A culture that promotes value. HMG serves one of the most economically challenged areas in northeast Tennessee and southwest Virginia. Many patients are high-risk or rising-risk. Given the health challenges its patients face, meeting elevated standards for quality, cost, and outcomes under value programs requires buy in from each of HMG’s internal stakeholders—from physicians to front-office staff. Transitioning to a culture where patients feel empowered to make care decisions based on access to information and a trusted physician provider is critical to physician-led success.

Education has been critical to building a value culture at HMG, beginning with its medical team. Physicians needed to understand not only why it was important to make the shift toward value-based payment and processes, but also how HMG would make this transition. Leaders held lunch-and-learn sessions on value with HMG’s medical staff, bringing physicians up to speed on the value landscape and the factors accelerating the move toward value. Nurses as well as front-end and back-end staff were provided with education through monthly meetings that included a value component. Through these meetings, all staff became aware of not only the need for change, but the quality metrics that would determine HMG’s success under value-based models, such as vision screenings for patients with diabetes, documentation of body mass index, and medication adherence among asthma patients.

Since 2013, these efforts have enabled HMG to increase the number of patients enrolled in pay-for-value contracts from about 23,000 to nearly 44,000. Pay-for-value payments increased by 44 percent, with more than $13 million in value-based revenue annually.

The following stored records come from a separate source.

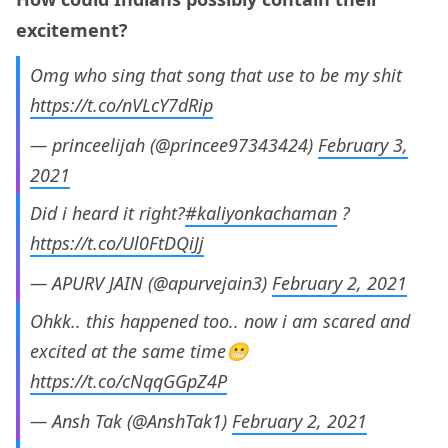
excitement?
Omg who sing that song that use to be my shit
https://t.co/nVLcY7dRip
— princeelijah (@princee97343424)
February 3,
2021
Did i heard it right?
#kaliyonkachaman
?
https://t.co/Ul0FtDQiJj
— APURV JAIN (@apurvejain3)
February 2, 2021
Ohkk.. this happened too.. now i am scared and
excited at the same time😬
https://t.co/cNqqGGpZ4P
— Ansh Tak (@AnshTak1)
February 2, 2021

By taking note of a few key lessons learned by the HMG team, practices can make significant steps toward value-based care. Practices can build the systems for common workflows, such as automatic prompts for front-desk staff. It is also important to streamline point of care for patients and physicians by providing access to comprehensive patient data through systems like the community HIE. Lastly, practices should focus on value contract performance. At HMG, the Value Initiatives Committee meets biweekly to review payer contracts and to determine the milestones achieved, the gaps in performance that needed to be closed to meet value program requirements, and the action steps needed to elevate performance. Most importantly, the committee reviews whether HMG is putting the patient first as it operationalizes its efforts. 

A Physician-Led Approach to Value

Putting physicians in the driver’s seat for value gives physicians ownership over a practice’s approach and encourages high levels of collaboration. The insights gained when physicians design and lead their practice’s value initiatives better position practices to meet their community’s greatest healthcare needs, reducing costs of care while making a deep impact on patient health.


Scott Fowler, MD, JD, FACOG, is president and CEO, Holston Medical Group, Kingsport, Tenn.